▶ **Assignment**
Give back an exact copy of the entries beneath, minus the pictures.

★ ★ ★ ★ ★

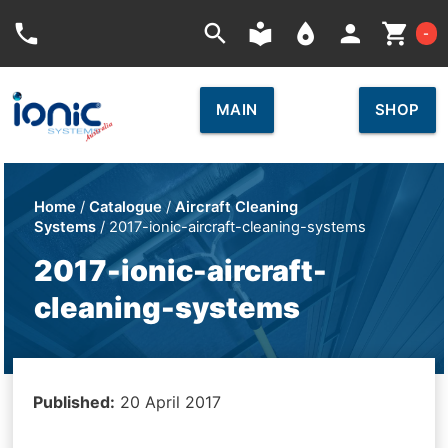
Car
phone
search
local_library
place
person
shopping_cart
-
MAIN
SHOP
Home
/
Catalogue
/
Aircraft Cleaning
Systems
/ 2017-ionic-aircraft-cleaning-systems
2017-ionic-aircraft-
cleaning-systems
Published:
20 April 2017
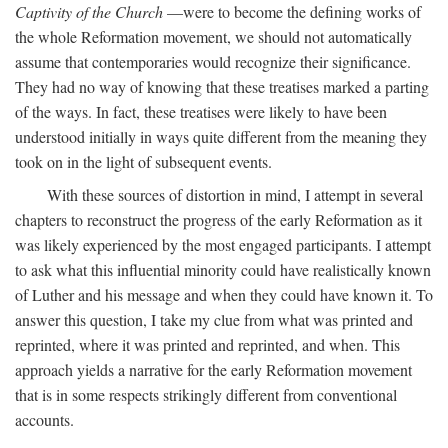
Captivity of the Church
—were to become the defining works of
the whole Reformation movement, we should not automatically
assume that contemporaries would recognize their significance.
They had no way of knowing that these treatises marked a parting
of the ways. In fact, these treatises were likely to have been
understood initially in ways quite different from the meaning they
took on in the light of subsequent events.
With these sources of distortion in mind, I attempt in several
chapters to reconstruct the progress of the early Reformation as it
was likely experienced by the most engaged participants. I attempt
to ask what this influential minority could have realistically known
of Luther and his message and when they could have known it. To
answer this question, I take my clue from what was printed and
reprinted, where it was printed and reprinted, and when. This
approach yields a narrative for the early Reformation movement
that is in some respects strikingly different from conventional
accounts.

★ ★ ★ ★ ★

▶ **Exercise result**
Car
phone
search
local_library
place
person
shopping_cart
-
MAIN
SHOP
Home
/
Catalogue
/
Aircraft Cleaning
Systems
/ 2017-ionic-aircraft-cleaning-systems
2017-ionic-aircraft-
cleaning-systems
Published:
20 April 2017
Captivity of the Church
—were to become the defining works of
the whole Reformation movement, we should not automatically
assume that contemporaries would recognize their significance.
They had no way of knowing that these treatises marked a parting
of the ways. In fact, these treatises were likely to have been
understood initially in ways quite different from the meaning they
took on in the light of subsequent events.
With these sources of distortion in mind, I attempt in several
chapters to reconstruct the progress of the early Reformation as it
was likely experienced by the most engaged participants. I attempt
to ask what this influential minority could have realistically known
of Luther and his message and when they could have known it. To
answer this question, I take my clue from what was printed and
reprinted, where it was printed and reprinted, and when. This
approach yields a narrative for the early Reformation movement
that is in some respects strikingly different from conventional
accounts.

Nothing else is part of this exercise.